Dataset entries
——————————

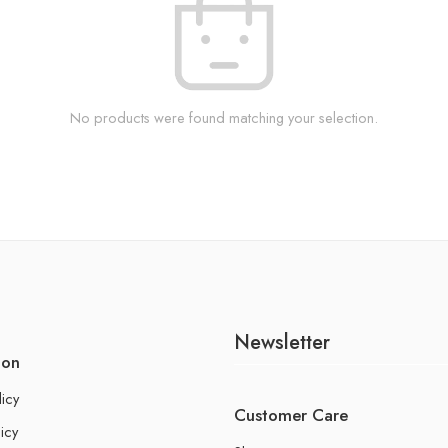
No products were found matching your selection.
Newsletter
ion
licy
Customer Care
icy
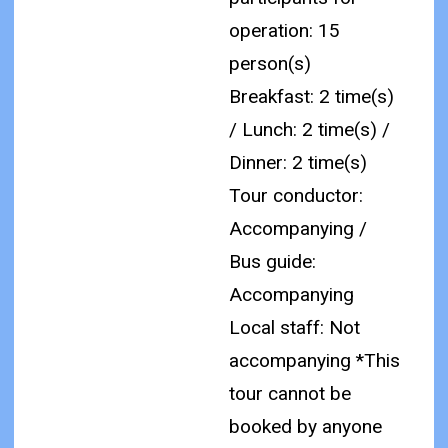
operation: 15
person(s)
Breakfast: 2 time(s)
/ Lunch: 2 time(s) /
Dinner: 2 time(s)
Tour conductor:
Accompanying /
Bus guide:
Accompanying
Local staff: Not
accompanying
*This
tour cannot be
booked by anyone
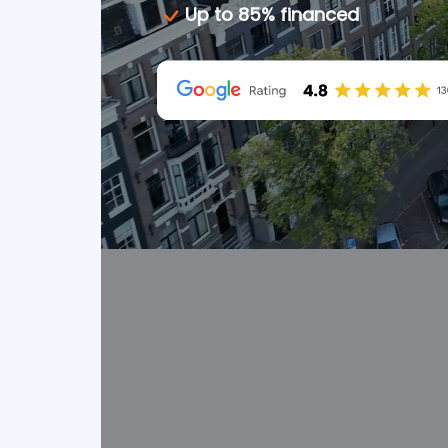
Up to 85% financed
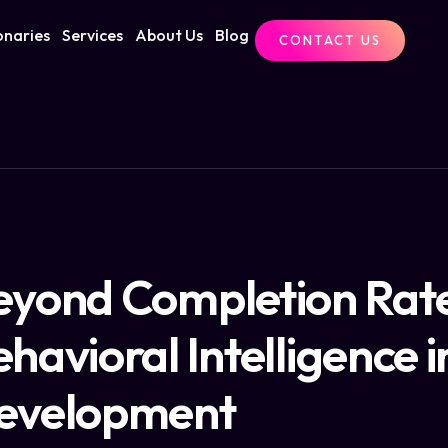
onaries
Services
About Us
Blog
CONTACT US
eyond Completion Rate
havioral Intelligence 
evelopment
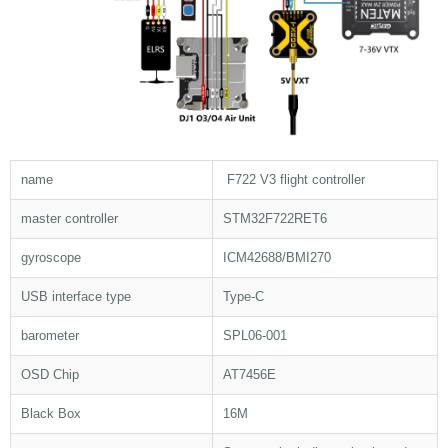
name
F722 V3 flight controller
master controller
STM32F722RET6
gyroscope
ICM42688/BMI270
USB interface type
Type-C
barometer
SPL06-001
OSD Chip
AT7456E
Black Box
16M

——————————

Work request:
Transcribe every record above in full. Pictures stay out of the copy.

Exercise answer:
No products were found matching your selection.
Newsletter
ion
licy
Customer Care
icy
operation: 15
person(s)
Breakfast: 2 time(s)
/ Lunch: 2 time(s) /
Dinner: 2 time(s)
Tour conductor:
Accompanying /
Bus guide:
Accompanying
Local staff: Not
accompanying
*This
tour cannot be
booked by anyone
Up to 85% financed
onaries
Services
About Us
Blog
CONTACT US
eyond Completion Rate
havioral Intelligence 
evelopment
name
F722 V3 flight controller
master controller
STM32F722RET6
gyroscope
ICM42688/BMI270
USB interface type
Type-C
barometer
SPL06-001
OSD Chip
AT7456E
Black Box
16M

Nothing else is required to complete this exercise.